Linux Networking/Configuring your Name Resolver
The `Name Resolver' is a part of the linux standard library. Its prime function is to provide a service to convert human-friendly hostnames like `ftp.funet.fi' into machine friendly IP addresses such as 188.8.131.52.
What's in a name ?
You will probably be familiar with the appearance of Internet host names, but may not understand how they are constructed, or deconstructed. Internet domain names are hierarchical in nature, that is, they have a tree-like structure. A `domain' is a family, or group of names. A `domain' may be broken down into `subdomain'. A `toplevel domain' is a domain that is not a subdomain.
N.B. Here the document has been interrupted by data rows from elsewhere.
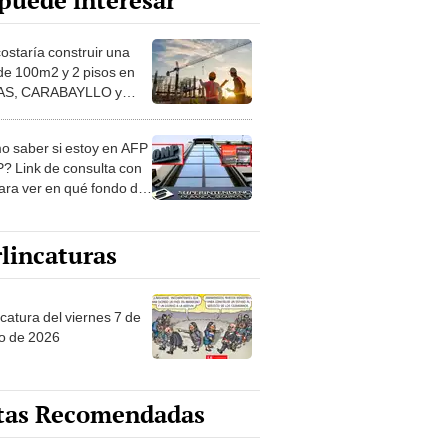
puede interesar
costaría construir una
de 100m2 y 2 pisos en
S, CARABAYLLO y
distritos de LIMA
TE
 saber si estoy en AFP
? Link de consulta con
ara ver en qué fondo de
ones estás
lincaturas
catura del viernes 7 de
o de 2026
tas Recomendadas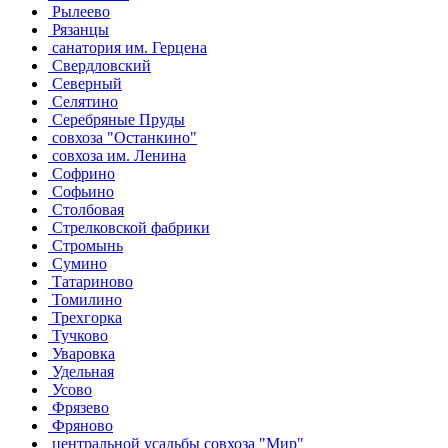
Рылеево
Рязанцы
санатория им. Герцена
Свердловский
Северный
Селятино
Серебряные Пруды
совхоза "Останкино"
совхоза им. Ленина
Софрино
Софьино
Столбовая
Стрелковской фабрики
Стромынь
Сумино
Татариново
Томилино
Трехгорка
Тучково
Уваровка
Удельная
Усово
Фрязево
Фряново
центральной усадьбы совхоза "Мир"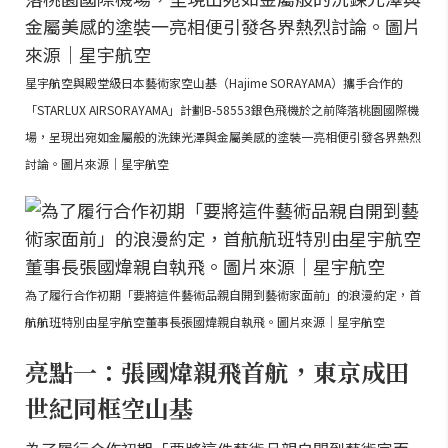
星宇航空與殿堂級日本藝術家空山基（Hajime SORAYAMA）攜手合作的
「STARLUX AIRSORAYAMA」計劃B-58553銀色飛機於之前降落桃園國際機
場，呈現出宛如金屬般的洗鍊光澤與金屬美感的塗裝一亮相便引發各界熱烈
討論。圖片來源｜星宇航空
為了履行合作初期「要將這件藝術品親自開到藝術家面前」的浪漫約定，首
航航班特別由星宇航空董事長張國煒親自執飛。圖片來源｜星宇航空
亮點一：張國煒親飛首航，東京成田
世紀同框空山基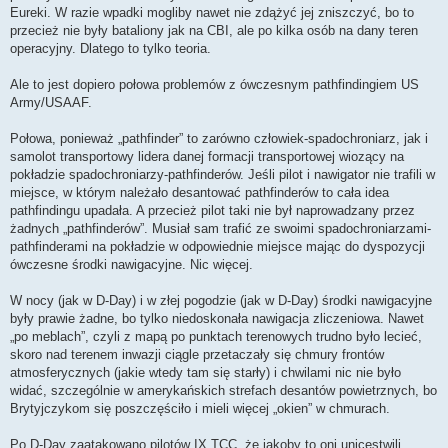
Eureki. W razie wpadki mogliby nawet nie zdążyć jej zniszczyć, bo to
przecież nie były bataliony jak na CBI, ale po kilka osób na dany teren
operacyjny. Dlatego to tylko teoria.
Ale to jest dopiero połowa problemów z ówczesnym pathfindingiem US
Army/USAAF.
Połowa, ponieważ „pathfinder” to zarówno człowiek-spadochroniarz, jak i
samolot transportowy lidera danej formacji transportowej wiozący na
pokładzie spadochroniarzy-pathfinderów. Jeśli pilot i nawigator nie trafili w
miejsce, w którym należało desantować pathfinderów to cała idea
pathfindingu upadała. A przecież pilot taki nie był naprowadzany przez
żadnych „pathfinderów”. Musiał sam trafić ze swoimi spadochroniarzami-
pathfinderami na pokładzie w odpowiednie miejsce mając do dyspozycji
ówczesne środki nawigacyjne. Nic więcej.
W nocy (jak w D-Day) i w złej pogodzie (jak w D-Day) środki nawigacyjne
były prawie żadne, bo tylko niedoskonała nawigacja zliczeniowa. Nawet
„po meblach”, czyli z mapą po punktach terenowych trudno było lecieć,
skoro nad terenem inwazji ciągle przetaczały się chmury frontów
atmosferycznych (jakie wtedy tam się starły) i chwilami nic nie było
widać, szczególnie w amerykańskich strefach desantów powietrznych, bo
Brytyjczykom się poszczęściło i mieli więcej „okien” w chmurach.
Po D-Day zaatakowano pilotów IX TCC, że jakoby to oni unicestwili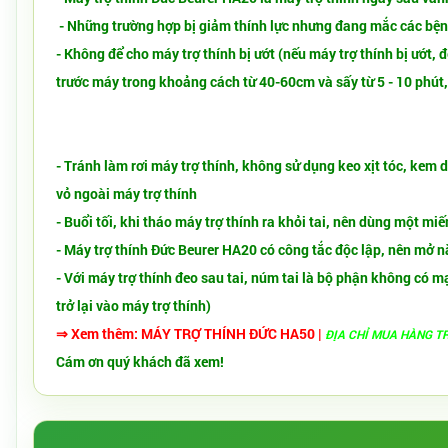
- Những trường hợp bị giảm thính lực nhưng đang mắc các bệnh
- Không để cho máy trợ thính bị ướt (nếu máy trợ thính bị ướt,
trước máy trong khoảng cách từ 40-60cm và sấy từ 5 - 10 phút
- Tránh làm rơi máy trợ thính, không sử dụng keo xịt tóc, kem
vỏ ngoài máy trợ thính
- Buổi tối, khi tháo máy trợ thính ra khỏi tai, nên dùng một m
- Máy trợ thính Đức Beurer HA20 có công tắc độc lập, nên mở 
- Với máy trợ thính đeo sau tai, núm tai là bộ phận không có m
trở lại vào máy trợ thính)
⇒ Xem thêm:
M
ÁY TRỢ THÍNH ĐỨC HA50
|
ĐỊA CHỈ MUA HÀNG TR
Cám ơn quý khách đã xem!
The Top Level Domains are specified in RFC-920. Some examples of the most common top level domains are:
COM Commercial Organizations
EDU Educational Organizations
GOV Government Organizations
MIL Military Organizations
ORG Other organizations
NET Internet-Related Organizations
Country Designator these are two letters codes that represent a particular country.
For historical reasons most domains belonging to one of the non- country based top level domains were used by organizations within the United States, although the United States also has its own country code `.us'. This is not true any more for .com and .org domains, which are commonly used by non-us companies.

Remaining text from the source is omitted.